Extracted data Start Marker
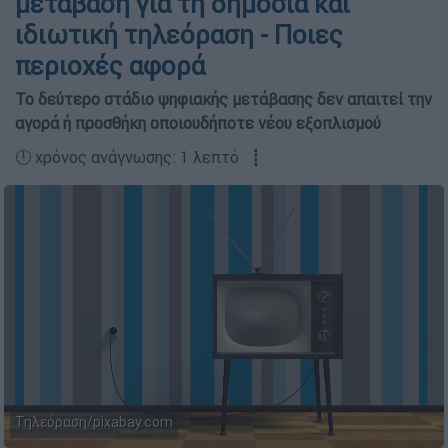
μετάβαση για τη δημόσια και
ιδιωτική τηλεόραση - Ποιες
περιοχές αφορά
Το δεύτερο στάδιο ψηφιακής μετάβασης δεν απαιτεί την
αγορά ή προσθήκη οποιουδήποτε νέου εξοπλισμού
🕛 χρόνος ανάγνωσης: 1 λεπτό ┋
Τηλεόραση/pixabay.com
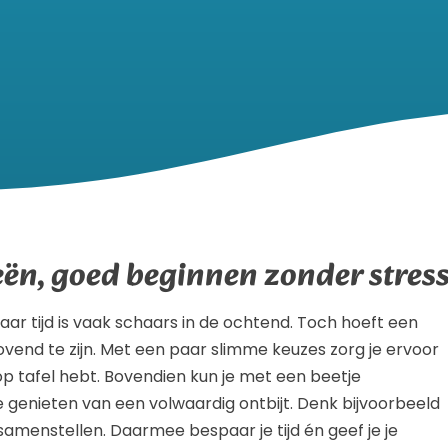
eën, goed beginnen zonder stres
aar tijd is vaak schaars in de ochtend. Toch hoeft een
ovend te zijn. Met een paar slimme keuzes zorg je ervoor
op tafel hebt. Bovendien kun je met een beetje
 genieten van een volwaardig ontbijt. Denk bijvoorbeeld
samenstellen. Daarmee bespaar je tijd én geef je je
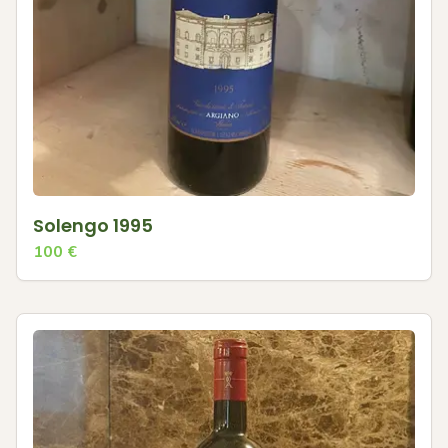
Solengo 1995
100
€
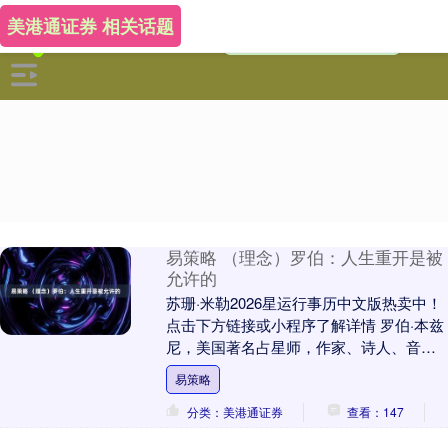
美港通证券 相关话题
易策略 （理念）罗伯：人生重开是被
允许的
苏珊·米勒2026星运行事历中文版热卖中！
点击下方链接或小程序了解详情 罗伯·本兹
尼，美国著名占星师，作家、诗人、音乐
人、社会活动家。主要风格为灵性指引。
易策略
转载....
分类：美港通证券
查看：147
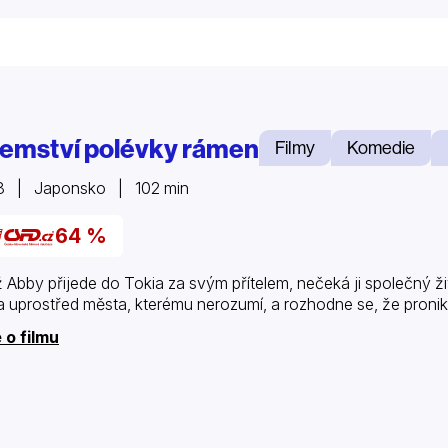
jemství polévky rámen
Filmy
Komedie
8 | Japonsko | 102 min
64 %
 Abby přijede do Tokia za svým přítelem, nečeká ji společný živ
 uprostřed města, kterému nerozumí, a rozhodne se, že proni
 o filmu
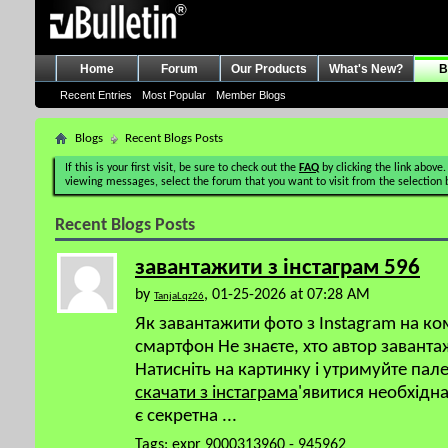
Home
Forum
Our Products
What's New?
B
Recent Entries
Most Popular
Member Blogs
Blogs
Recent Blogs Posts
If this is your first visit, be sure to check out the
FAQ
by clicking the link above.
viewing messages, select the forum that you want to visit from the selection 
Recent Blogs Posts
завантажити з інстаграм 596
by
, 01-25-2026 at 07:28 AM
TanjaLqz26
Як завантажити фото з Instagram на к
смартфон Не знаєте, хто автор завант
Натисніть на картинку і утримуйте пал
скачати з інстаграма
'явитися необхідн
є секретна
...
Tags:
expr 9000313960 - 945962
Extracted data End Marker
• [Exercise description]: Produce a verbatim copy of all records, minus pictures.

• [Result below]:
μετάβαση για τη δημόσια και
ιδιωτική τηλεόραση - Ποιες
περιοχές αφορά
Το δεύτερο στάδιο ψηφιακής μετάβασης δεν απαιτεί την
αγορά ή προσθήκη οποιουδήποτε νέου εξοπλισμού
🕛 χρόνος ανάγνωσης: 1 λεπτό ┋
Τηλεόραση/pixabay.com
eën, goed beginnen zonder stres
aar tijd is vaak schaars in de ochtend. Toch hoeft een
ovend te zijn. Met een paar slimme keuzes zorg je ervoor
op tafel hebt. Bovendien kun je met een beetje
 genieten van een volwaardig ontbijt. Denk bijvoorbeeld
samenstellen. Daarmee bespaar je tijd én geef je je
Solengo 1995
100
€
美港通证券 相关话题
易策略 （理念）罗伯：人生重开是被
允许的
苏珊·米勒2026星运行事历中文版热卖中！
点击下方链接或小程序了解详情 罗伯·本兹
尼，美国著名占星师，作家、诗人、音乐
人、社会活动家。主要风格为灵性指引。
易策略
转载....
分类：美港通证券
查看：147
jemství polévky rámen
Filmy
Komedie
8 | Japonsko | 102 min
64 %
 Abby přijede do Tokia za svým přítelem, nečeká ji společný živ
 uprostřed města, kterému nerozumí, a rozhodne se, že proni
 o filmu
Home
Forum
Our Products
What's New?
B
Recent Entries
Most Popular
Member Blogs
Blogs
Recent Blogs Posts
If this is your first visit, be sure to check out the
FAQ
by clicking the link above.
viewing messages, select the forum that you want to visit from the selection 
Recent Blogs Posts
завантажити з інстаграм 596
by
, 01-25-2026 at 07:28 AM
TanjaLqz26
Як завантажити фото з Instagram на к
смартфон Не знаєте, хто автор завант
Натисніть на картинку і утримуйте пал
скачати з інстаграма
'явитися необхідн
є секретна
...
Tags:
expr 9000313960 - 945962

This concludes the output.